- **Task**
Every line of the data should be retyped with no difference from the original.

[Data items]
.....

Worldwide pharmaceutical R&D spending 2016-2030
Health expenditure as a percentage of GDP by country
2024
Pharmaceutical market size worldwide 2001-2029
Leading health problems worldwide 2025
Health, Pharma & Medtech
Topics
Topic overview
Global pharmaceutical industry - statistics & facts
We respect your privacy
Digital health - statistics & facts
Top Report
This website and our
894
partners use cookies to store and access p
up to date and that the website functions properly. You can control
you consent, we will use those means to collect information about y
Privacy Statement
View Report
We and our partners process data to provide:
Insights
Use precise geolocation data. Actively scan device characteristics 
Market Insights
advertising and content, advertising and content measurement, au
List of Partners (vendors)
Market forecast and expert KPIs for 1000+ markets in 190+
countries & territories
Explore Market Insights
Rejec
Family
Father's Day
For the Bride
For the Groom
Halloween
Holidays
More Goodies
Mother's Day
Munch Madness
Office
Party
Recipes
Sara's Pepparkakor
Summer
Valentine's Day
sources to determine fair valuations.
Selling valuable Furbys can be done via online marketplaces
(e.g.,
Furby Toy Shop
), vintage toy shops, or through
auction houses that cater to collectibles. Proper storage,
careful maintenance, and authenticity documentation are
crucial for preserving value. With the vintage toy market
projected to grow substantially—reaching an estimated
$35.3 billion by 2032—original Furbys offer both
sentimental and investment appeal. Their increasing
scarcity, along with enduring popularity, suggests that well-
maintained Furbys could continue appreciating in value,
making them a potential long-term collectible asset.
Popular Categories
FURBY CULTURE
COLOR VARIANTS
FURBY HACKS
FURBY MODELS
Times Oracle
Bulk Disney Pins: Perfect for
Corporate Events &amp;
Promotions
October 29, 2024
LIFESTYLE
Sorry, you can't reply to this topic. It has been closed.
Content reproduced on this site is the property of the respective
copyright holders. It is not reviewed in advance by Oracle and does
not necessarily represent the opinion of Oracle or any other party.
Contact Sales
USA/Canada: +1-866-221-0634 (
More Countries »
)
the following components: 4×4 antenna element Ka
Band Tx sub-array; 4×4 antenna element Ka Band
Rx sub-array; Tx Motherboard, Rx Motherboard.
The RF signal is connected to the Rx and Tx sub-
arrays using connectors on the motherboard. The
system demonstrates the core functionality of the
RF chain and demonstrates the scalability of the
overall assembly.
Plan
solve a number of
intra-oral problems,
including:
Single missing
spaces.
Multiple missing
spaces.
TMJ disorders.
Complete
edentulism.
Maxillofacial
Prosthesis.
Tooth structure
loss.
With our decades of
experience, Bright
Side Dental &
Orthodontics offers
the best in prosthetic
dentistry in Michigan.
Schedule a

.....

- **Exercise answer**
Worldwide pharmaceutical R&D spending 2016-2030
Health expenditure as a percentage of GDP by country
2024
Pharmaceutical market size worldwide 2001-2029
Leading health problems worldwide 2025
Health, Pharma & Medtech
Topics
Topic overview
Global pharmaceutical industry - statistics & facts
We respect your privacy
Digital health - statistics & facts
Top Report
This website and our
894
partners use cookies to store and access p
up to date and that the website functions properly. You can control
you consent, we will use those means to collect information about y
Privacy Statement
View Report
We and our partners process data to provide:
Insights
Use precise geolocation data. Actively scan device characteristics 
Market Insights
advertising and content, advertising and content measurement, au
List of Partners (vendors)
Market forecast and expert KPIs for 1000+ markets in 190+
countries & territories
Explore Market Insights
Rejec
Family
Father's Day
For the Bride
For the Groom
Halloween
Holidays
More Goodies
Mother's Day
Munch Madness
Office
Party
Recipes
Sara's Pepparkakor
Summer
Valentine's Day
sources to determine fair valuations.
Selling valuable Furbys can be done via online marketplaces
(e.g.,
Furby Toy Shop
), vintage toy shops, or through
auction houses that cater to collectibles. Proper storage,
careful maintenance, and authenticity documentation are
crucial for preserving value. With the vintage toy market
projected to grow substantially—reaching an estimated
$35.3 billion by 2032—original Furbys offer both
sentimental and investment appeal. Their increasing
scarcity, along with enduring popularity, suggests that well-
maintained Furbys could continue appreciating in value,
making them a potential long-term collectible asset.
Popular Categories
FURBY CULTURE
COLOR VARIANTS
FURBY HACKS
FURBY MODELS
Times Oracle
Bulk Disney Pins: Perfect for
Corporate Events &amp;
Promotions
October 29, 2024
LIFESTYLE
Sorry, you can't reply to this topic. It has been closed.
Content reproduced on this site is the property of the respective
copyright holders. It is not reviewed in advance by Oracle and does
not necessarily represent the opinion of Oracle or any other party.
Contact Sales
USA/Canada: +1-866-221-0634 (
More Countries »
)
the following components: 4×4 antenna element Ka
Band Tx sub-array; 4×4 antenna element Ka Band
Rx sub-array; Tx Motherboard, Rx Motherboard.
The RF signal is connected to the Rx and Tx sub-
arrays using connectors on the motherboard. The
system demonstrates the core functionality of the
RF chain and demonstrates the scalability of the
overall assembly.
Plan
solve a number of
intra-oral problems,
including:
Single missing
spaces.
Multiple missing
spaces.
TMJ disorders.
Complete
edentulism.
Maxillofacial
Prosthesis.
Tooth structure
loss.
With our decades of
experience, Bright
Side Dental &
Orthodontics offers
the best in prosthetic
dentistry in Michigan.
Schedule a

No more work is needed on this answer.